Avec l'énergie consommée pour miner sur le réseau Bitcoin, il serait possible de couvrir plus de 6,5 % de la consommation électrique française. Une seule transaction réclamerait 275 kWh, presque assez pour faire le plein de trois Tesla.

Il est toutefois difficile de se faire une idée de la quantité d'énergie requise pour effectuer une transaction en passant par le système d'American Express, Mastercard ou Visa. ll faudrait en effet tenir compte de la consommation des différents datacenters de chacun d'eux, jusqu'à celle des terminaux utilisés pour le paiement. Une équation avec un trop grand nombre d'inconnues pour être calculée sereinement.

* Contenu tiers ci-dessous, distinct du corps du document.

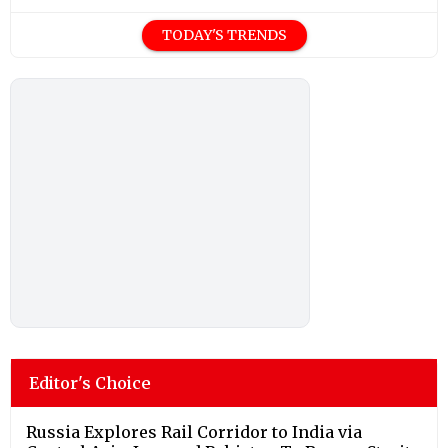
TODAY'S TRENDS
Editor's Choice
Russia Explores Rail Corridor to India via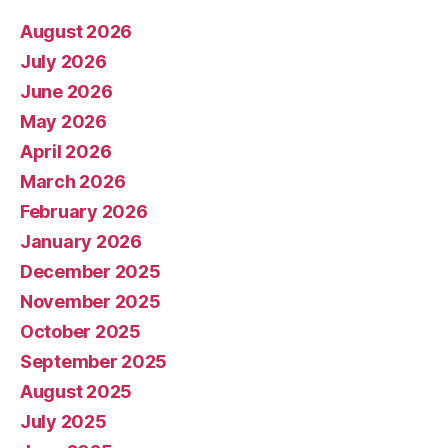
August 2026
July 2026
June 2026
May 2026
April 2026
March 2026
February 2026
January 2026
December 2025
November 2025
October 2025
September 2025
August 2025
July 2025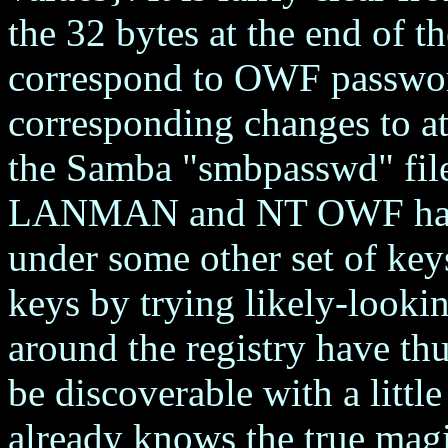
the 32 bytes at the end of t
correspond to OWF passwor
corresponding changes to at 
the Samba "smbpasswd" file
LANMAN and NT OWF hashe
under some other set of key
keys by trying likely-look
around the registry have thu
be discoverable with a litt
already knows the true magi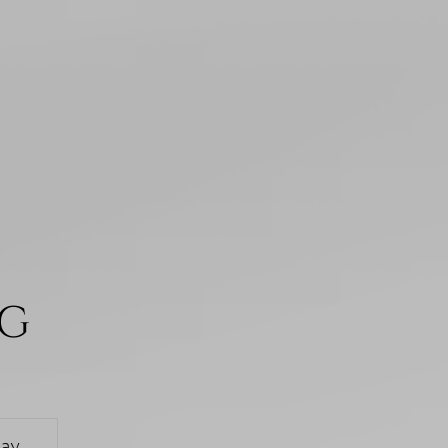
NG
day
Monday
Tuesday
Wednesd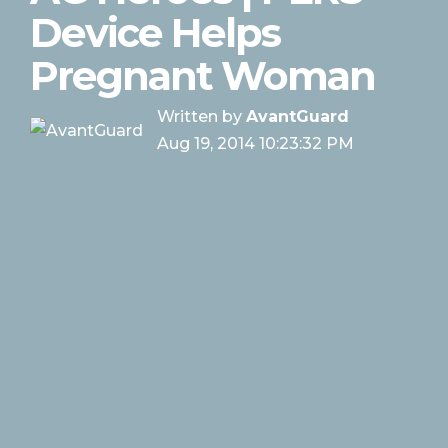
Device Helps
Pregnant Woman
Written by
AvantGuard
Aug 19, 2014 10:23:32 PM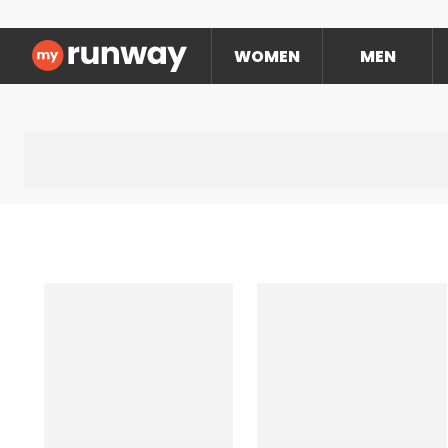
WOMEN
MEN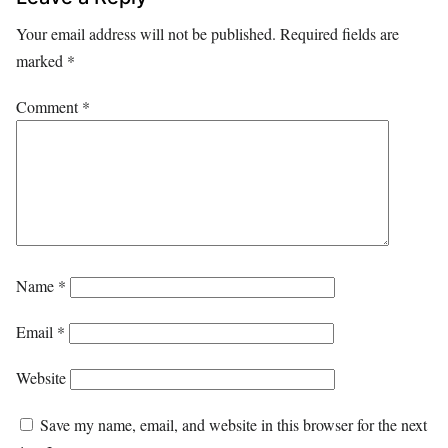
Your email address will not be published.
Required fields are
marked
*
Comment
*
Name
*
Email
*
Website
Save my name, email, and website in this browser for the next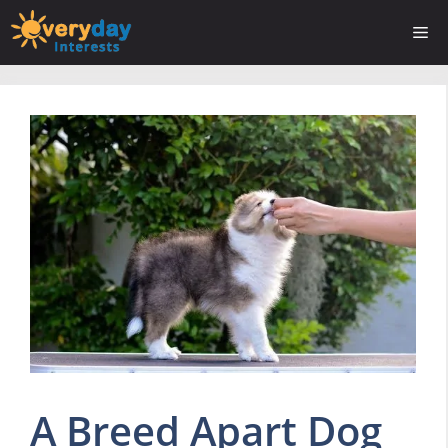
Skip
Me
to
content
A Breed Apart Dog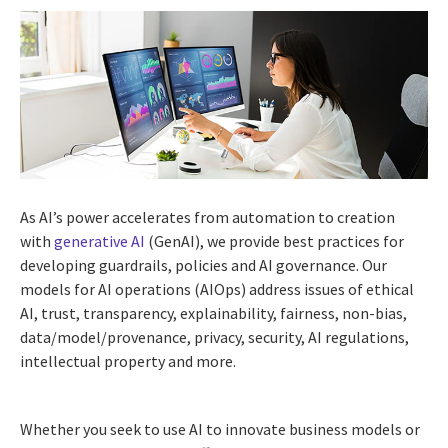
As AI’s power accelerates from automation to creation
with
generative AI
(GenAI), we provide best practices for
developing guardrails, policies and AI governance. Our
models for AI operations (AIOps) address issues of ethical
AI, trust, transparency, explainability, fairness, non-bias,
data/model/provenance, privacy, security, AI regulations,
intellectual property and more.
Whether you seek to use AI to innovate business models or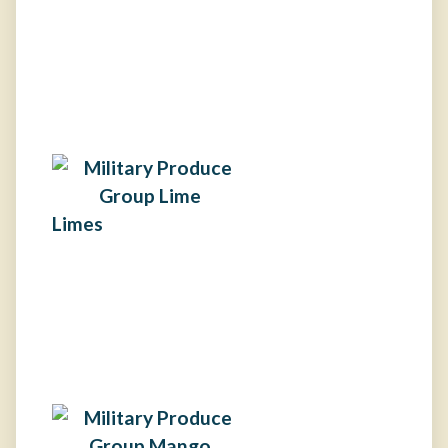
Limes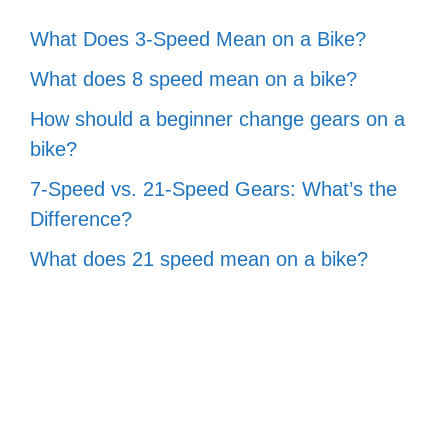
What Does 3-Speed Mean on a Bike?
What does 8 speed mean on a bike?
How should a beginner change gears on a
bike?
7-Speed vs. 21-Speed Gears: What’s the
Difference?
What does 21 speed mean on a bike?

Quelques-uns se sont risqués à une première estimation, forcément approximative, selon laquelle une transaction avec une carte Visa nécessiterait en moyenne 5 000 à 7 000 fois moins d'énergie. Une chose est sûre, le sujet devrait encore faire l'objet de débats dans les mois à venir.

La preuve d'enjeu et ses alternatives

Des alternatives à la preuve de travail ont ainsi été mises au point, et expérimentées avec un certain succès. À commencer par le principe de la preuve d'enjeu/temps (PoMAS ou Proof of Minimum Aged Stake), utilisé par exemple par la crypto-monnaie Nxt.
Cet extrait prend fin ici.